Russian Mafia in bed with Wall Street, CEO says By: Dan Treasure Issue date: 3/5/08 Section: News
Updated: 3/5/08 @ 11:58 a.m.
Every day, thousands of Americans look to invest their money in stocks, and many of them go through brokers and traders to simplify the process.
Unfortunately, according to Overstock.com CEO Patrick Byrne, a majority of those purchasers will be victims of Wall Street's criminal tactics and will help line the pockets of corrupt brokers and lawyers. Byrne, a Utahn who founded Overstock.com, talked to a crowd in the Union on Monday about how New York financial media and law firms have teamed up with big-wig business elites to create massive amounts of profit at the cost of American consumers.
Byrne said when someone purchases a stock, there is a three-day stock settlement period during which a broker or a trader must provide a purchaser with that stock. However, through loopholes in the system, brokers and traders can legally not provide you with that stock almost indefinitely, giving the purchaser an IOU instead, Byrne said.

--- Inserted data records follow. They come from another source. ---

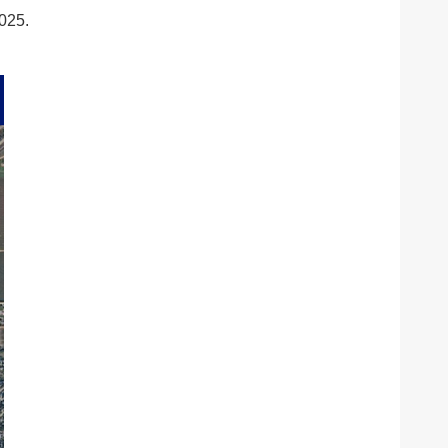
2025.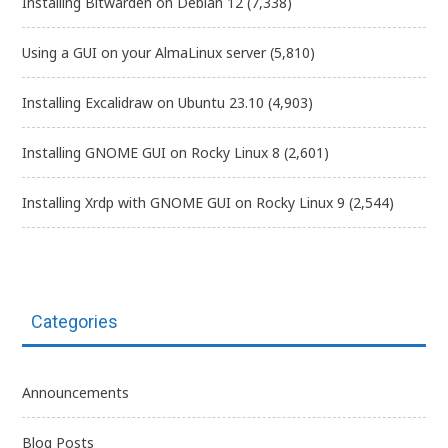
Installing Bitwarden on Debian 12
(7,338)
Using a GUI on your AlmaLinux server
(5,810)
Installing Excalidraw on Ubuntu 23.10
(4,903)
Installing GNOME GUI on Rocky Linux 8
(2,601)
Installing Xrdp with GNOME GUI on Rocky Linux 9
(2,544)
Categories
Announcements
Blog Posts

"It's my thesis that certain people have figured out how they can abuse that loophole, and flood the market...often in connivance with a broker dealer," he said.

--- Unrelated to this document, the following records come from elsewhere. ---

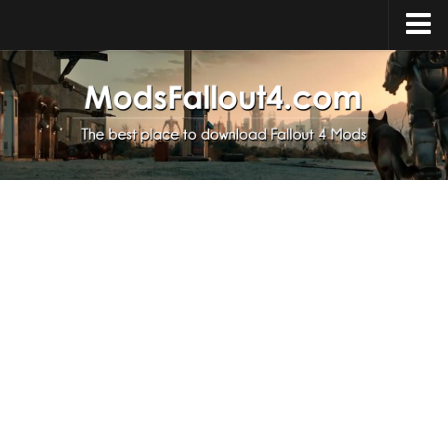
Home
Upload Mod
Installing Mods
About Fallout 4
Download Fallout 4
Fallout 4 FAQ
Fallout 4 Script Extender
Fallout 4 Console Commands
Fallout 4 Companions
News
Contacts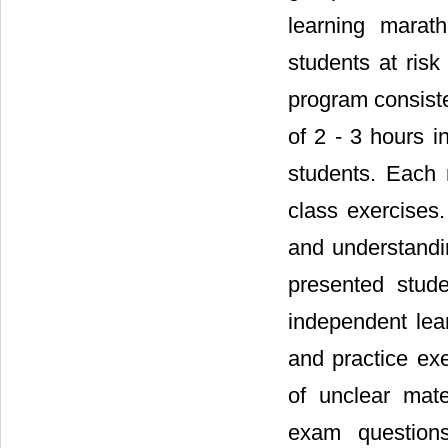
learning marat
students at risk
program consiste
of 2 - 3 hours i
students. Each 
class exercises
and understandi
presented stude
independent lear
and practice ex
of unclear mate
exam questions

Through this "flooding," the brokers can essentially issue the same stock to hundreds of people at no penalty. By increasing the supply of stocks, these dealers can dramatically drop the price according to the laws of supply and demand.
Byrne showed how the "cheating parties" make money off of a stock price dropping through a process called "naked short selling."
In brief, Byrne showed that "naked short selling" occurs when certain hedge funds and broker-dealers flood the market for a particular firm's stock with IOU's for that stock, cracking the market in it. If they ever have to make good on their IOU's it is at fraction of the original price, and they get to pocket the difference.
These methods are used to create huge profits, often killing the victimized corporation in the process, and leaving the purchaser high and dry, Byrne said.
In his efforts to stop this charade, Byrne filed a $3.5 billion lawsuit against Goldman Sachs, Morgan Stanley and nine other well-known brokers. Byrne said numerous publications, including the New York Post and Forbes magazine, have protested his "crusade," painting him as a crazed lunatic who is angry about Overstock.com's own stock price drop. Byrne said the Mafia has become a silent player in the Wall Street game.
"You don't have to dig very far into this before you get to organized crime," he said.
As an example of its involvement, Byrne told a story from a trip to the East Coast.
"About 15 months ago I was invited by a stranger into a greasy bar in Long Island," he said.
Claiming that he was Russian, the informant told him, "We have a message from Russia. We are about to kill you. We are about to kill if you if don't back down."
Additionally, Byrne remarked on how writer Mark Mitchell was threatened in New York and told to stay away from "the Irish guy," which Byrne believes was himself.
"I've been looking at this for two years, and I'm pretty much convinced this is the single biggest scandal in the history of American journalism," said Mitchell, a former financial writer for Time magazine.
Byrne posted the presentation to his website, www.deepcapture.com, along with a blog to document his "crusade" against Wall Street.